> [WORK TO BE COMPLETED] For the records below, tally every line that has the word "Security" and reply with the number alone.

*** SUPPLIED DATA ***

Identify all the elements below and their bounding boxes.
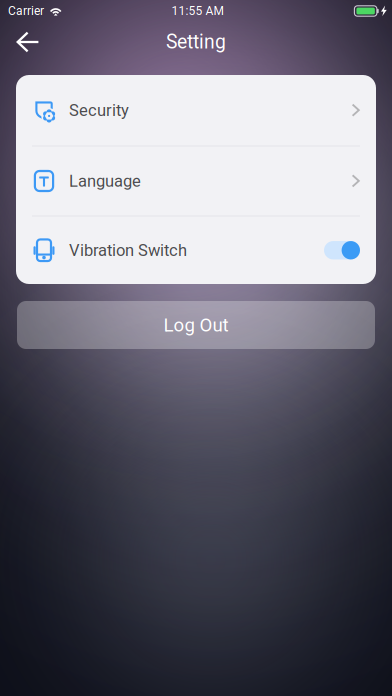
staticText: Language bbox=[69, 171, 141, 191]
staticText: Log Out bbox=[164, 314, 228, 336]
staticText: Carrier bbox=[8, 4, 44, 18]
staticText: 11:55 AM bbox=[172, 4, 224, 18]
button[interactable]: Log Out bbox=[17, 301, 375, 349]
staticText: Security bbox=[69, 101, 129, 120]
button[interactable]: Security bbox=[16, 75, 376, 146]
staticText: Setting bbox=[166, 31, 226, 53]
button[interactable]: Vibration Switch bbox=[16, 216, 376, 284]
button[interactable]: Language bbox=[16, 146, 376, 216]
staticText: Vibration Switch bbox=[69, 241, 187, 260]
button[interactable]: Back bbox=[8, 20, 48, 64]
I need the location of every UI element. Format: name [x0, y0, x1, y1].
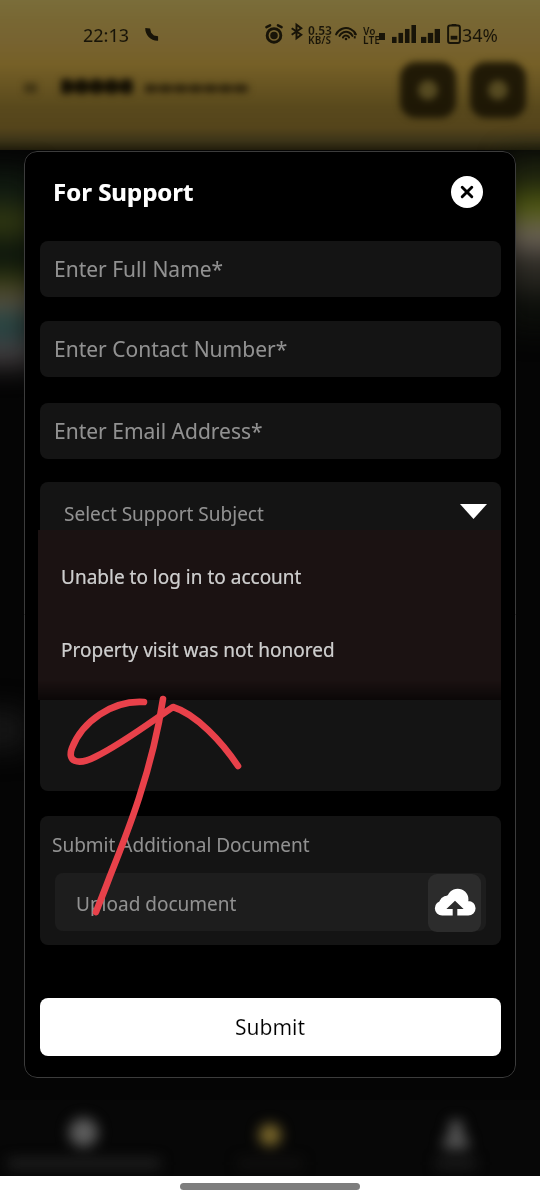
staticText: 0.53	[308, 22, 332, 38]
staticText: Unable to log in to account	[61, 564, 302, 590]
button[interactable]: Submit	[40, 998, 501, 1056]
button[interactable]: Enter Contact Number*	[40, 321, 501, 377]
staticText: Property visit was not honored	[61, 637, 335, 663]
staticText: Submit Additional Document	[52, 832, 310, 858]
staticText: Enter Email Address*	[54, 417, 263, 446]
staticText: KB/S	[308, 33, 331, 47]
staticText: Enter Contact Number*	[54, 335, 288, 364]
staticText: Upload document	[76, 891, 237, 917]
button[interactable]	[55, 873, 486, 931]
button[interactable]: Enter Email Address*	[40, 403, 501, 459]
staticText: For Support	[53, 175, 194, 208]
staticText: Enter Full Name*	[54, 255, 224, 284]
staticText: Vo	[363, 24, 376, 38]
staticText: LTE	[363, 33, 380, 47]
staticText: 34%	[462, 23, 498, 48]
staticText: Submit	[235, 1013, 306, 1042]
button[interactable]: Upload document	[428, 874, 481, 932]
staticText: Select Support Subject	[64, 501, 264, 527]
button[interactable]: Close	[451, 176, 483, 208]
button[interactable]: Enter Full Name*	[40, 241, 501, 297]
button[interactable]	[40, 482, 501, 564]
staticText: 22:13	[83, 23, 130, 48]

***

> [EXPECTED ANSWER] 2